What is it like to have a book in print?

Blank page intentionally end of bookMy first book was published in February. For an academic, this is an entirely normal event: to progress in most humanities fields, you need a book. But it’s also a big deal. I started the book in 2008, as my doctoral dissertation, and it was a big part of my life for a long time. Now it’s finished. It’s out there. I don’t have to (or get to?) work on it anymore. Since it’s an odd feeling, I wanted to share some thoughts about what it’s like.

The biggest difference is mental. I’ve been thinking about children’s moral tales and the history of the novel for the better part of a decade, and constantly had that topic in the back of my mind: I read every new work of scholarship through that lens, looking for arguments I felt myself in conversation with, or new theories that might be relevant to my argument, or mentions of some relatively obscure tale I was writing about. It’s an attitude that’s hard to turn off, and I still find myself considering roads not taken.

To give just one example: Jesse Rosenthal’s forthcoming Good Form: The Ethical Experience of the Victorian Novel argues that “when Victorians discussed the moral dimensions of reading novels, they were also subtly discussing the genre’s formal properties.” That’s pretty close to the conclusion at which my book arrives — albeit, from a different direction. While I argue that children’s moral tales shaped Victorian reading habits, Jesse links those habits to Victorian moral philosophy. My book has quite a bit to say about moral intuition (my dissertation’s outside reader was Jonathan Haidt, a psychologist who worked in that field), but one of the manuscript’s reviewers found the moral psychology part a bit extraneous. I wonder if Good Form might have helped me integrate it a little better, and at the very least it would have bolstered the historical argument. Now that my book is in a fixed, unchangeable form, I’ll never know.

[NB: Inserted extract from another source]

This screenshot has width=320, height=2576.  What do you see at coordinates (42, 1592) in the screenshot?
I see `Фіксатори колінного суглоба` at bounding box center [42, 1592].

Greg Colomb, an important mentor to me, was fond of saying, “perfection is the enemy of finished.” New scholarship will keep appearing, and I’ll keep thinking about how I might have incorporated it into my argument. But I’m learning to let it go.

And a sense of freedom comes with publication, too. Not having the moral tale always in mind means I can start another project. While I was on the job market, I had a “second project” about Victorian psychologies of learning. I made fitful progress — a couple conference presentations, some blog posts, lots of miscellaneous notes and scattered paragraphs. I still like the idea, but it was a “second project” for so long that it still feels secondary. As I’ve freed myself from constantly thinking about the moral tale, I find myself pursuing another project that interests me more.

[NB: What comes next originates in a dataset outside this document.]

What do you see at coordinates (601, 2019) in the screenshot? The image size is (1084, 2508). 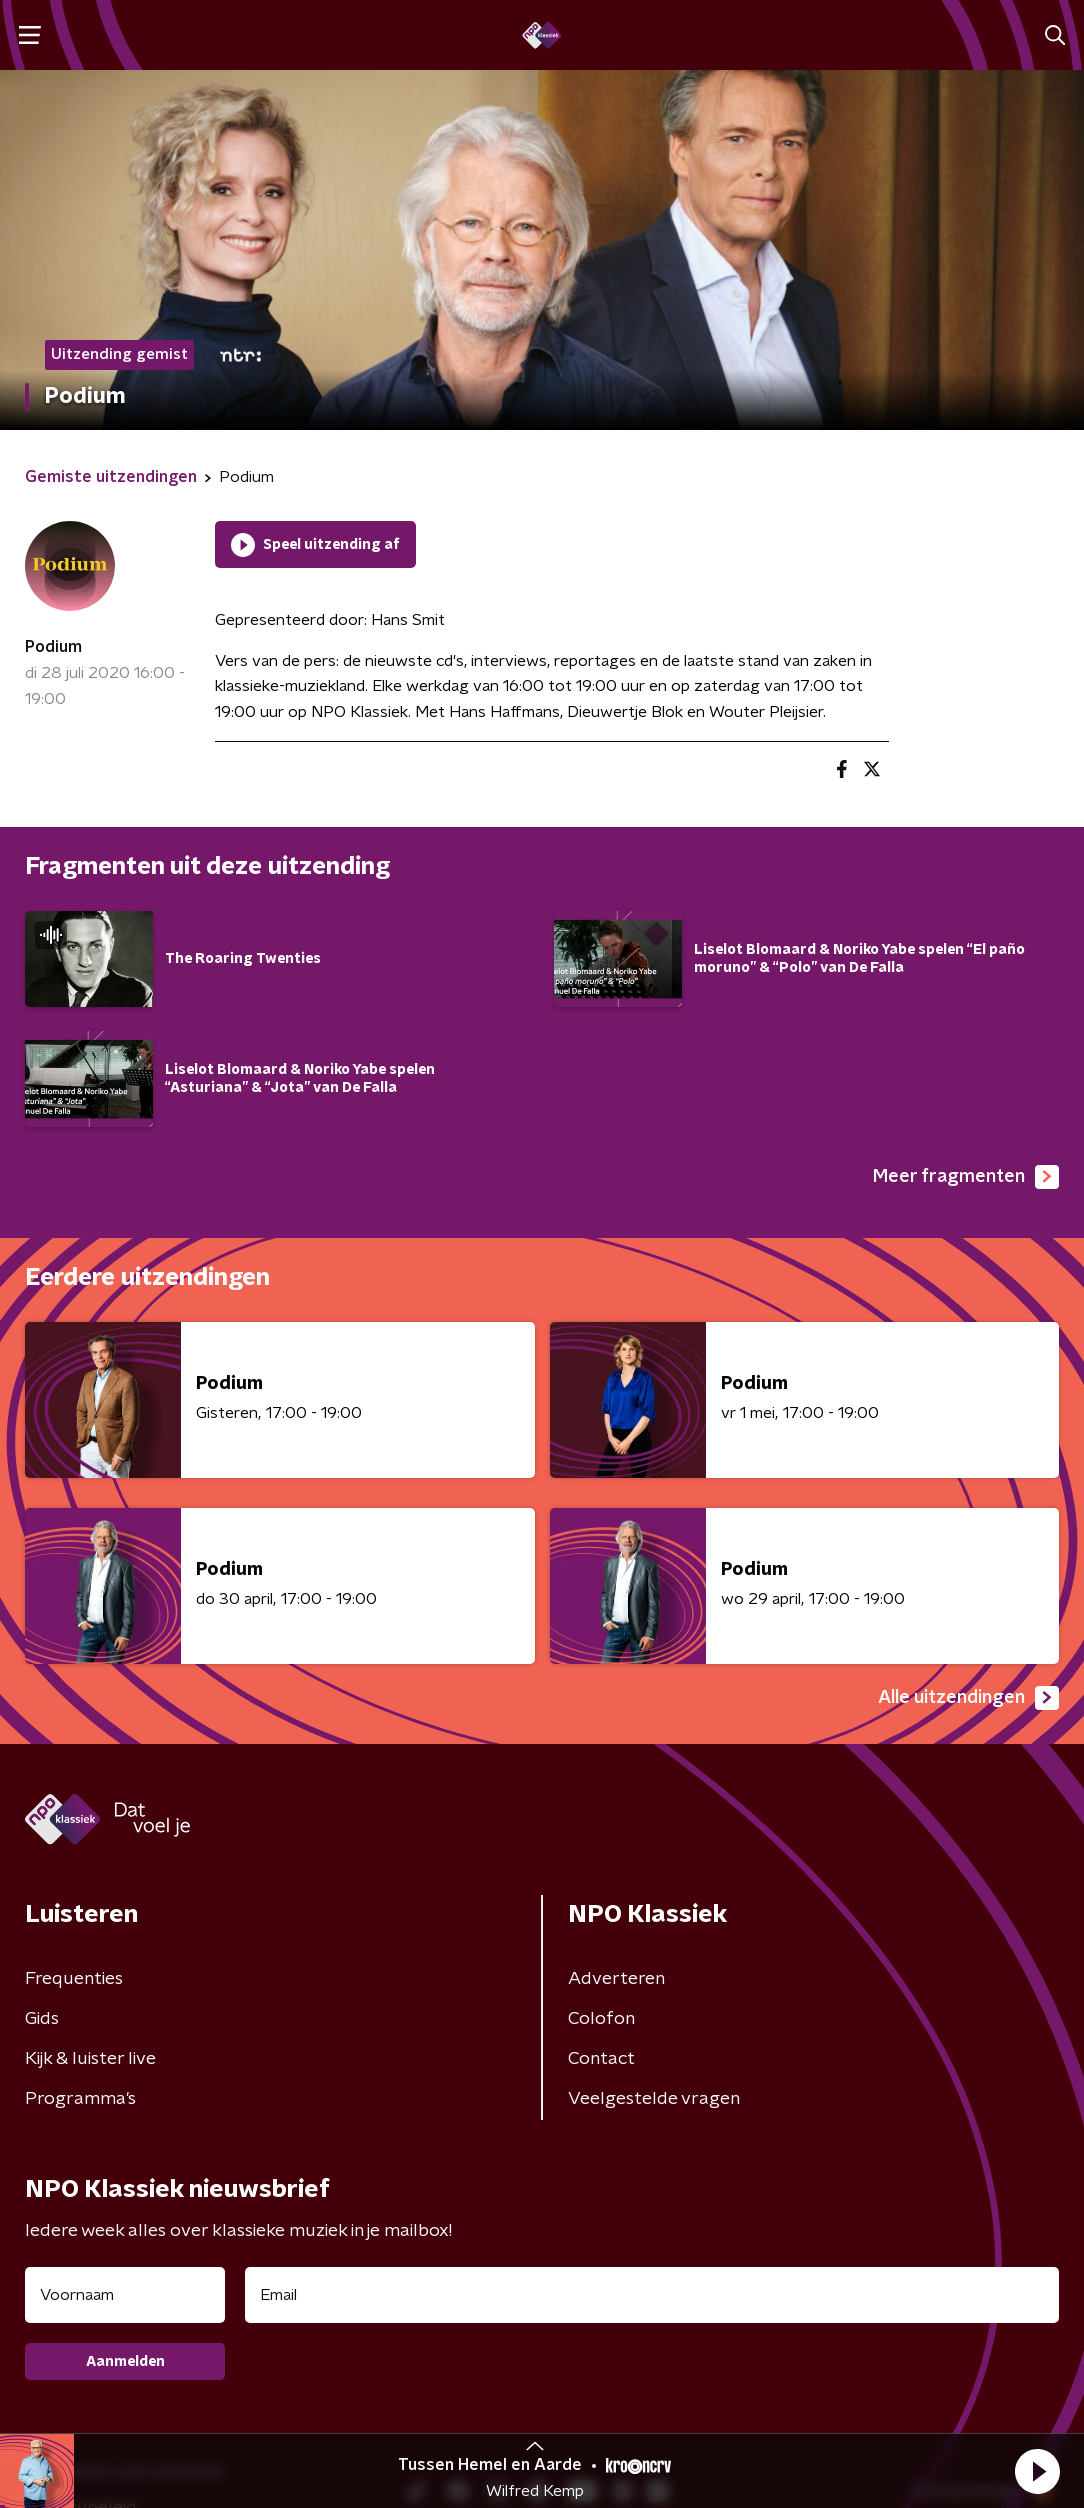 I see `Colofon` at bounding box center [601, 2019].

Just because the book is out, though, doesn’t mean I stop thinking about it. Instead, my relationship with it has changed: now that I’ve written it, I’m supposed to promote it.Peacock terms.png

Self-promotion comes naturally to some people. I have a friend who, at a conference we both attended, encouraged others to ask their university library to purchase his book, even checking WorldCat to make sure they’d done so (and following up if they hadn’t).

Many academics are uncomfortable with that level of self-promotion, even while recognizing its necessity. (The issue, like everything, affects some more than others). Some at the conference were put off by my friend’s insistence, especially when he brought it up a second (or third) time. I recognize the importance of self-promotion, but I’m also sort of uncomfortable with it. I tweet about my work when it gets published (and write posts like this one), but I don’t take a sustained or systematic approach.

Luckily, publishers do. My book is published with the University of Tennessee Press, who put me in touch with their marketing assistant and an event coordinator (“events” in this case means sending out review copies; the global book tour presumably comes later). They make sure university libraries have the book, distribute copies to reviewers, advertise it in various venues, help me target some prizes to submit to, and send books to personally relevant publications like my college magazine (which will feature the book). Their work helped me realize that others have a stake in the book as well, which takes some of the “self” out of the self-promotion.

Last but not least, there’s an element of ego: I have a book out. You can buy it on Amazon (don’t ask me where the used copies come from). It just feels good.

Do you have a first book our, or coming out? Or do you remember your first book? How does (did) it feel? Is it different with a second (or fifth) book?